POOLED INDIVIDUAL PATIENT DATA ANALYSIS OF THREE PHASE 2 TRIALS SUPPORTS VASOPRESSIN V1B RECEPTOR ANTAGONISM (BH-200 250 MG BID) AS AN ANTIDEPRESSANT MECHANISM FOR THE TREATMENT OF MAJOR DEPRESSIVE DISORDER (MDD)
Background
Lack of novel pharmacological mechanisms to address symptoms of MDD, is the main reason behind the unmet medical need in those clinical populations showing suboptimal response to existing treatments. Vasopressin V1b receptor antagonism as a modulator of the HPA stress axis has a therapeutic potential, but clinical evidence across studies has been inconsistent. We conducted a pooled, individual patient data (IPD) analysis across all three randomized, double-blind, placebo-controlled Phase II trials that had a similar design, to estimate overall efficacy and evaluate consistency across studies for BH-200 250 mg BID. Two of the trials demonstrated a separation between patients treated with BH-200 and patients treated with placebo at Week 8, with p < 0.05, while the third trial showed no separation.
Methods
Individual Patient Data (IPD) from three Phase II studies (DFI 5878, DFI 5879, and OLIVE) were pooled in an ITT framework (randomized participants with ≥1 post-baseline assessment).
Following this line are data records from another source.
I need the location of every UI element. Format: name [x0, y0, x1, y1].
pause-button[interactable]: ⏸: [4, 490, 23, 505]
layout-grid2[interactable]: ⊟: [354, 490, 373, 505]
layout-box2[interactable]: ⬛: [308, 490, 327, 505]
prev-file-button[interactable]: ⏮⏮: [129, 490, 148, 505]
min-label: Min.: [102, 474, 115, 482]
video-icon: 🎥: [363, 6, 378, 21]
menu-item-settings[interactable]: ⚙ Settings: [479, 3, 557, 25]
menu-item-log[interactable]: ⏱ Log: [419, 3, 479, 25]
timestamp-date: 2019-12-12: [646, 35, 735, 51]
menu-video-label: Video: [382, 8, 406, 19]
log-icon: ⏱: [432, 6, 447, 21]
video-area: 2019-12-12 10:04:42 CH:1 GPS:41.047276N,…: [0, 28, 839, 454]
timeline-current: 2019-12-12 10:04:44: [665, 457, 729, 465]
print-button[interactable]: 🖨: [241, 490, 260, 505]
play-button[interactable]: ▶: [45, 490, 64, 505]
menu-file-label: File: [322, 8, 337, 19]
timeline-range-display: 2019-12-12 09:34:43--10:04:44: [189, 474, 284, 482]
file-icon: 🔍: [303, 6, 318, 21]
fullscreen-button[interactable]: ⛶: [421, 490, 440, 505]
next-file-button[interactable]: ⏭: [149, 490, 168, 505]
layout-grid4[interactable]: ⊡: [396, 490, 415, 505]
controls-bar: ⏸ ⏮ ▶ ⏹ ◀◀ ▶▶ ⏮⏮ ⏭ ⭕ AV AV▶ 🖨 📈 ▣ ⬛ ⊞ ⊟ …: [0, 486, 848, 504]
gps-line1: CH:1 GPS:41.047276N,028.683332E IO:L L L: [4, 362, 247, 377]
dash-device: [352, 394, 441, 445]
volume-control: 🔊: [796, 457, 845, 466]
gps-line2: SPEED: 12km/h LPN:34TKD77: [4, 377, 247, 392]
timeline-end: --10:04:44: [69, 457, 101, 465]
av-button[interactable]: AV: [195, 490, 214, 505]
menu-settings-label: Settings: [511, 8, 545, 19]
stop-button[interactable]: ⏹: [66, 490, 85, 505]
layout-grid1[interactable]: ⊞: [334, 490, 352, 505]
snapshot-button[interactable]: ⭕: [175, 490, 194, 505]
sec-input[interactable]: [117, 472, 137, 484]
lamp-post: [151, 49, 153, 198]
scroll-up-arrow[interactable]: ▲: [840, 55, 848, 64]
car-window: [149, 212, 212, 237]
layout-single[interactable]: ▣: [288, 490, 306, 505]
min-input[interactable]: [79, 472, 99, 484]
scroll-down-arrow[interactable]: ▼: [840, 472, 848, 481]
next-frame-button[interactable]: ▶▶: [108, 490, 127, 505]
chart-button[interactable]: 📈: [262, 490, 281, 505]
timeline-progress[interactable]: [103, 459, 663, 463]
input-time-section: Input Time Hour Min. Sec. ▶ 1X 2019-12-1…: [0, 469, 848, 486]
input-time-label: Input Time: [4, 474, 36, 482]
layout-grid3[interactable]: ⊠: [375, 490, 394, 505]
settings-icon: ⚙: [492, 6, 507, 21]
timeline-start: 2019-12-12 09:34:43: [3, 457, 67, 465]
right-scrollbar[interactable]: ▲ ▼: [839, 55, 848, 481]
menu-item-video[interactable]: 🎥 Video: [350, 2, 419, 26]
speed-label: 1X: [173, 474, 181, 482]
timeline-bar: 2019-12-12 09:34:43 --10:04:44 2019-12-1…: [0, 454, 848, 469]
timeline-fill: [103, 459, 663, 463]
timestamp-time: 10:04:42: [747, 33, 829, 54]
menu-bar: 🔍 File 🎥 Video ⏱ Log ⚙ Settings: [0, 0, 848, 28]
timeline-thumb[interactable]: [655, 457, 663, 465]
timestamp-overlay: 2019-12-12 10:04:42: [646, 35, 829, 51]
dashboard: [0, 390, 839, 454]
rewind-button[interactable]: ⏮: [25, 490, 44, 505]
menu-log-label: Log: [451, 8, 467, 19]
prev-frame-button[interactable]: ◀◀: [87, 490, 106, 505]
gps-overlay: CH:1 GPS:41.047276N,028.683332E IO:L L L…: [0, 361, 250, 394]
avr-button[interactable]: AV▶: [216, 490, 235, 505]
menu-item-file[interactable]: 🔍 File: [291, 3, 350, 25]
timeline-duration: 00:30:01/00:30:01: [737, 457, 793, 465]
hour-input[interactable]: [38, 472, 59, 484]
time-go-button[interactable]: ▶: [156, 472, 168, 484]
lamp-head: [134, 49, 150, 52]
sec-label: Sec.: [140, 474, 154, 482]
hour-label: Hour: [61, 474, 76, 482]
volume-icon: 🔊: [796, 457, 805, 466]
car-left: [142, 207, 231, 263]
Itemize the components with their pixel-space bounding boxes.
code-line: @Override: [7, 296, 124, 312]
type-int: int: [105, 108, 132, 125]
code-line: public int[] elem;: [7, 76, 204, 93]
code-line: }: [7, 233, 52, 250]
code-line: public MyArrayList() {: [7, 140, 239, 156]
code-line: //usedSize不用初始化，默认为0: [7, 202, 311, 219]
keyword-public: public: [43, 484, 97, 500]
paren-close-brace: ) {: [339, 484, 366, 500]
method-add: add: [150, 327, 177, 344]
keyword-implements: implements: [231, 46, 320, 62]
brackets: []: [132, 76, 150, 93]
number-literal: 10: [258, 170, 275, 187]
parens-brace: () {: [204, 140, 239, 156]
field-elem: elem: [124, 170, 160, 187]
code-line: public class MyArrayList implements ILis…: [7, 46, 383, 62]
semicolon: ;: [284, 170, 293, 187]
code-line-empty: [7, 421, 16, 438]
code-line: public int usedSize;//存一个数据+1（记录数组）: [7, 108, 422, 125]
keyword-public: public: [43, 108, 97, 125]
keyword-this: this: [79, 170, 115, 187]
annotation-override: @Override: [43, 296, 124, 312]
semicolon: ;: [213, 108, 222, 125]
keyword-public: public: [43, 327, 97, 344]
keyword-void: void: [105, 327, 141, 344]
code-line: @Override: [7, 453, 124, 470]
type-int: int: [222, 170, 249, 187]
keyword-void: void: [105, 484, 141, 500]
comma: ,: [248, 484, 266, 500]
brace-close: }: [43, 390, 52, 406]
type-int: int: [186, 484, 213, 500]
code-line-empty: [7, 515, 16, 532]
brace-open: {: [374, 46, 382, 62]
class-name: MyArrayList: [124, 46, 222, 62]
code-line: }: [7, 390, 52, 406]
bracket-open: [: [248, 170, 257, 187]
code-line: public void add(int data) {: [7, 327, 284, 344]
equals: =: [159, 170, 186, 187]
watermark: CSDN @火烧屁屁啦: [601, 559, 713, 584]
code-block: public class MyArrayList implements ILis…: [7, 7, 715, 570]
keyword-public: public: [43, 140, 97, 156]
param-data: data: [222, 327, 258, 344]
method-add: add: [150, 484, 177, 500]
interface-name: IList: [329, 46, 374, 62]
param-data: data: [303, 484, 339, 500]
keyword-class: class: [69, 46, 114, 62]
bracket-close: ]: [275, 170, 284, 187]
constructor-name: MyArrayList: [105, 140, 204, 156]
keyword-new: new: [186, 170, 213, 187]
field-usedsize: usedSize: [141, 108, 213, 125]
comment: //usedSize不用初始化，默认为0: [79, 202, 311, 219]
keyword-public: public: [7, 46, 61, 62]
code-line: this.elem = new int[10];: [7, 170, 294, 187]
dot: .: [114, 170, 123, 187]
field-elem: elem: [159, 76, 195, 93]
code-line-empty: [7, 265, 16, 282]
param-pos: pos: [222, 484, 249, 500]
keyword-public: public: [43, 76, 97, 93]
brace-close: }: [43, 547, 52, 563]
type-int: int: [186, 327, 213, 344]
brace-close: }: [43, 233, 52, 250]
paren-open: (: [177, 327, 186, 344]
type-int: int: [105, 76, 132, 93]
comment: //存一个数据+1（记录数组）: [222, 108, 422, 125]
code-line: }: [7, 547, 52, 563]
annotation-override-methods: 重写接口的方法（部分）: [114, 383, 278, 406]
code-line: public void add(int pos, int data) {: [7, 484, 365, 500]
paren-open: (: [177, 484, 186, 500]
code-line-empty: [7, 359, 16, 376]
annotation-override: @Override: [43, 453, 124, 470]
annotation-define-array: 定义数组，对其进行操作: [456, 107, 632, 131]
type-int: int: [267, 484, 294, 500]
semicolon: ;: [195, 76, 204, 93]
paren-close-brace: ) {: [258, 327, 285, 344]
The endpoint was the change from baseline to Week 8 in Hamilton Depression Scale total score (HAMD-17). A mixed model for repeated measures (MMRM) included baseline, visit, treatment, study, visit-by-treatment, visit-by-study, and treatment-by-study, with covariates (sex, age, baseline BMI) and random effects for country and subject-level visit slope/intercept. Primary estimates focused on the overall treatment effect at Week 8 and assessment of heterogeneity via treatment-by-study interaction.
Results
The pooled dataset included N=610 participants (BH-200 n=362; placebo n=249). BH200 demonstrated robust improvement versus placebo with a separation starting in Week 2 and increasing over time until Week 8. The least-squares mean difference (BH-200 – placebo) was −2.47 HAMD-17 points (p=0.000063). Treatment effects were directionally consistent across studies, with non-significant treatment-by-study heterogeneity (treatment-by-study interaction not significant). A follow-up assessment four weeks after the end of treatment demonstrated a sustained treatment effect for BH-200. Liver enzyme elevations (ALT or AST ≥ 3x ULN) were seen, and the pooled absolute risk was 5.9%, varying across studies. Overall adverse event rates appeared comparable between placebo and BH-200, with a generally benign tolerability profile.
Conclusions
In a pooled IPD analysis across three phase 2 trials, BH-200 showed statistically robust and clinically meaningful antidepressant efficacy versus placebo, supporting vasopressin V1b receptor antagonism as a viable antidepressant mechanism in MDD and justifying further evaluation in harder-to-treat populations such as TRD. The benefit/risk ratio remains favorable, with transient and reversible liver enzyme elevations being observed.